What is needed:
Print the data exactly. Pictures stay out.

Pixel coordinate grounding data
┏━━

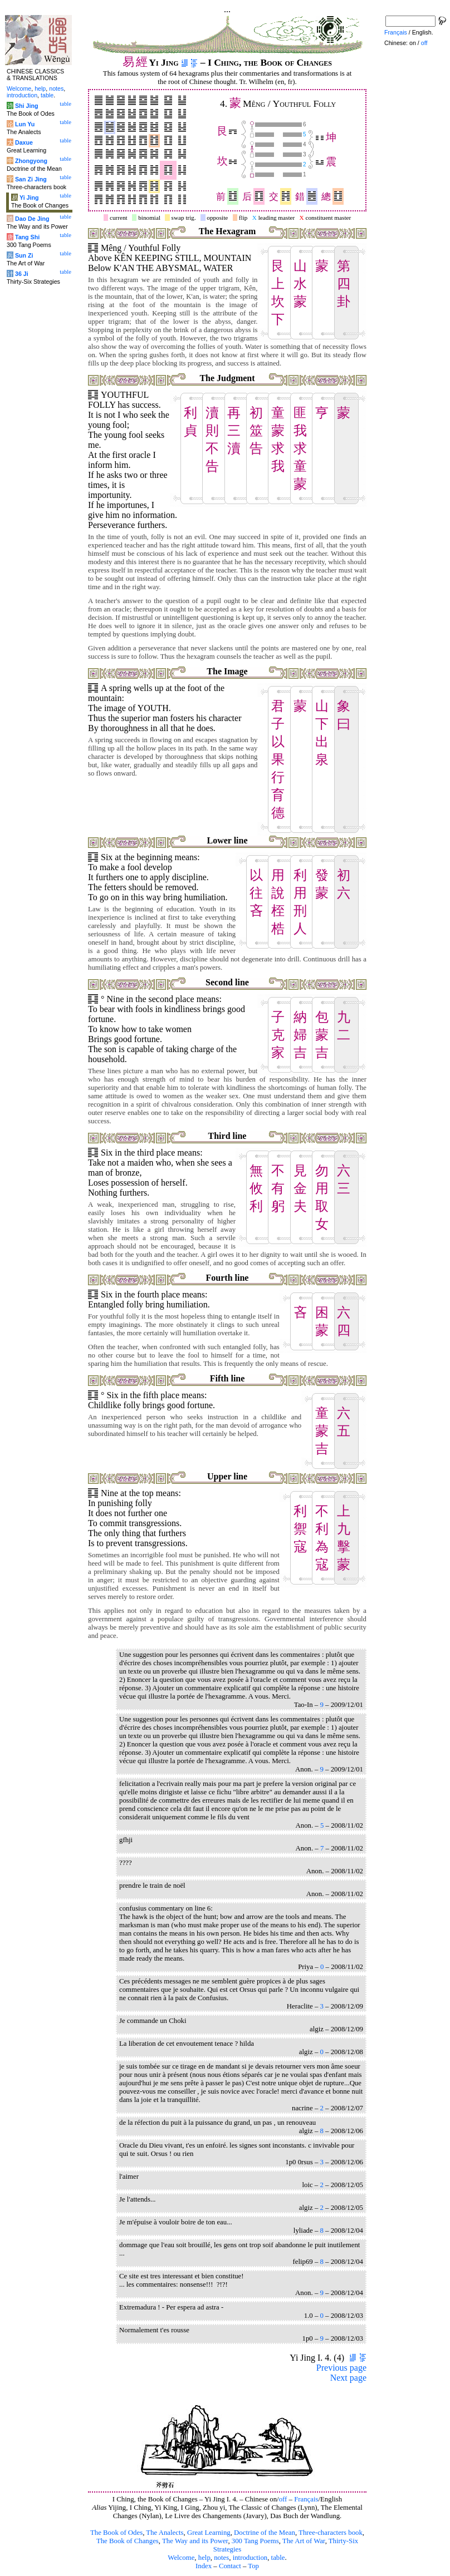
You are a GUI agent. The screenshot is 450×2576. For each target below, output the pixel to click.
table (278, 2558)
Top (253, 2566)
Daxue (24, 142)
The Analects (164, 2532)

┗━━

Exercise answer:
You are a GUI agent. The screenshot is 450×2576. For each target below, output the pixel to click.
table (278, 2558)
Top (253, 2566)
Daxue (24, 142)
The Analects (164, 2532)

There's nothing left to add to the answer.